The Audio Feature Vocabulary

The Audio Feature Vocabulary defines terms for the tool and task specific ontologies and implements the model layer of the ontology framework. It is a clean version of the catalogue, which only lists the features without any of their properties with many duplications of terms consolidated. This enables the definition of tool and task specific feature implementations and leaves any categorisation or taxonomic organisation to be specified in the implementation layer. The following figure demonstrates how the framework can be linked to tool specific ontologies, in this example, the Vamp plugins ontology.
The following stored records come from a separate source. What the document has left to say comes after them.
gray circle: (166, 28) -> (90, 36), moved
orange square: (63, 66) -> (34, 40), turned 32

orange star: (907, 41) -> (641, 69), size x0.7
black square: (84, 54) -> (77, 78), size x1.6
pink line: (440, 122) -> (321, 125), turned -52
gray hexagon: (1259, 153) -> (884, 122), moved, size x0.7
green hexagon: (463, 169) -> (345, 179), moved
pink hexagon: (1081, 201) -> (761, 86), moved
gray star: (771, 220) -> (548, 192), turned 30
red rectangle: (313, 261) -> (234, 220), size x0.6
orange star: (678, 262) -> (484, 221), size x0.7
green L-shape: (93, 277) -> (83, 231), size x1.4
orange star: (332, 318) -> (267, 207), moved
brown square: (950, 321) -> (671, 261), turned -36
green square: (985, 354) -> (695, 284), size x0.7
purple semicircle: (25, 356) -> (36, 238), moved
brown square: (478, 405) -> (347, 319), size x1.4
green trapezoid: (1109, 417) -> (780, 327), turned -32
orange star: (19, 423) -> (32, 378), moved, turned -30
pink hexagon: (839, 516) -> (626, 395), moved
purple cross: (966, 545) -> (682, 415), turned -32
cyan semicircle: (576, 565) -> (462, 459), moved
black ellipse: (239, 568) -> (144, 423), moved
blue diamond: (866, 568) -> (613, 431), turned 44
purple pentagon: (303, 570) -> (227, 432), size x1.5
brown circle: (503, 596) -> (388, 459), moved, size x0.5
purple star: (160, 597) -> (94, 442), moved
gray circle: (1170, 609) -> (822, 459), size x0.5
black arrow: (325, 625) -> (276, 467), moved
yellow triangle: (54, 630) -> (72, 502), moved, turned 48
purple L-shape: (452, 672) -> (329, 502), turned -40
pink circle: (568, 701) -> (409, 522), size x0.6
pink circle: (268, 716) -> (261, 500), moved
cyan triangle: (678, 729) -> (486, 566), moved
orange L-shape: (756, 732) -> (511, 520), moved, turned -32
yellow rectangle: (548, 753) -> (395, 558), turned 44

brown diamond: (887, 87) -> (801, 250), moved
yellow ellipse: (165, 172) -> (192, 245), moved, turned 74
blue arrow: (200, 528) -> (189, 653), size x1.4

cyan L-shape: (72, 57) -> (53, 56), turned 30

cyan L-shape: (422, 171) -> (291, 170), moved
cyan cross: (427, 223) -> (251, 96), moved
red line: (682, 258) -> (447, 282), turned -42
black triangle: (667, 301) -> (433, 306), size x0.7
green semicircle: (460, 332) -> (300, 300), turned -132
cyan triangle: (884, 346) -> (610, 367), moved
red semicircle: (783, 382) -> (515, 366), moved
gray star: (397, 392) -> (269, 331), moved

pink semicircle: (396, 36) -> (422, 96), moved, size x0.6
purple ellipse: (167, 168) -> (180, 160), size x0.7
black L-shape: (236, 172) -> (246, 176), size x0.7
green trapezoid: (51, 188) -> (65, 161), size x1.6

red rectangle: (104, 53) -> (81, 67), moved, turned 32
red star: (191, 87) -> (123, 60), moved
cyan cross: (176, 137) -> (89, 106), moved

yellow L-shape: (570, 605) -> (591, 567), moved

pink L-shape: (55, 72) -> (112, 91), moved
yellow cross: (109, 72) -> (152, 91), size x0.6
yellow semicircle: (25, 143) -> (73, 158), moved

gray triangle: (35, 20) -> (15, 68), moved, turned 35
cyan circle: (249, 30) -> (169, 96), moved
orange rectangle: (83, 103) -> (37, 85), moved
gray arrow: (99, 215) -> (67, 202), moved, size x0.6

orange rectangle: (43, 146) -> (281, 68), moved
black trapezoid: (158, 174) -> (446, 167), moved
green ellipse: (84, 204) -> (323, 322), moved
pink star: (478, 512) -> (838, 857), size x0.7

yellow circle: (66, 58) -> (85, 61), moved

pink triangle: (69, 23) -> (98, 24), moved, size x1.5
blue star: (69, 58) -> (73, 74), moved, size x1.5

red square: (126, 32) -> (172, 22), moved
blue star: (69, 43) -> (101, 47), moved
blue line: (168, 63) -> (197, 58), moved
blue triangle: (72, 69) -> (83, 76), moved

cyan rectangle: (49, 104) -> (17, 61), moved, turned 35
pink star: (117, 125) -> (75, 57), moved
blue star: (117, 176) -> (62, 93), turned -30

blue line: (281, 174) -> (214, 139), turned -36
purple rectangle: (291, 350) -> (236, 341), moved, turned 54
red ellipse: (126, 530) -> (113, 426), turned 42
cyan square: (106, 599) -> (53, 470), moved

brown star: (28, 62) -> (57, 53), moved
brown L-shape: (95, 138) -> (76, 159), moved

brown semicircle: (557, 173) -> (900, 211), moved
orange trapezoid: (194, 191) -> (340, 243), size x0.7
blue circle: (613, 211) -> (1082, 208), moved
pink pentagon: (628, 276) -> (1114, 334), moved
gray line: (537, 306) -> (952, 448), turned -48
The vocabulary also specifies computational workflow models for some of the features, which can be linked to from lower level ontologies. The computational workflow models are based on feature signatures as described in [1]. The signatures represent mathematical operations employed in the feature extraction process with each operation assigned a lexical symbol. It offers a compact description of each feature and enables an easier way of comparing features according to their extraction workflows. Converting the signatures into a linked data format to include them in the vocabulary involves defining a set of OWL classes that handle the representation and sequential nature of the calculations. The operations are implemented as sub-classes of three general classes: transformations, filters and aggregations. For each abstract feature, we define a model property.

The OWL range of the model property is a ComputationalModel class in the Audio Feature Ontology namespace. The operation sequence can be defined through this object's operation sequence property. For example, the signature of the Chromagram feature defined in [1] as ``f F l ∑``, which designates a sequence of (1) windowing (f), (2) Discrete Fourier Transform (F), (3) logarithm (l) and (4) sum (∑) is expressed as a sequence of RDF statements:


afv:Chromagram a owl:Class ;     
    afo:model afv:ChromagramModel ;    
    rdfs:subClassOf afo:AudioFeature .  

afv:ChromagramModel a afo:ComputationalModel;
    afo:operation_sequence afv:Chromagram_operation_sequence_1 .

afv:Chromagram_operation_sequence_1 a afv:Windowing;
    afo:next_operation afv:Chromagram_operation_sequence_2 .

afv:Chromagram_operation_sequence_2 a afv:DiscreteFourierTransform; 	
    afo:next_operation afv:Chromagram_operation_sequence_3 .  

afv:Chromagram_operation_sequence_3 a afv:Logarithm;
    afo:next_operation  afv:Chromagram_operation_sequence_4;

afv:Chromagram_operation_sequence_4 a afo:LastOperation, afv:Sum . 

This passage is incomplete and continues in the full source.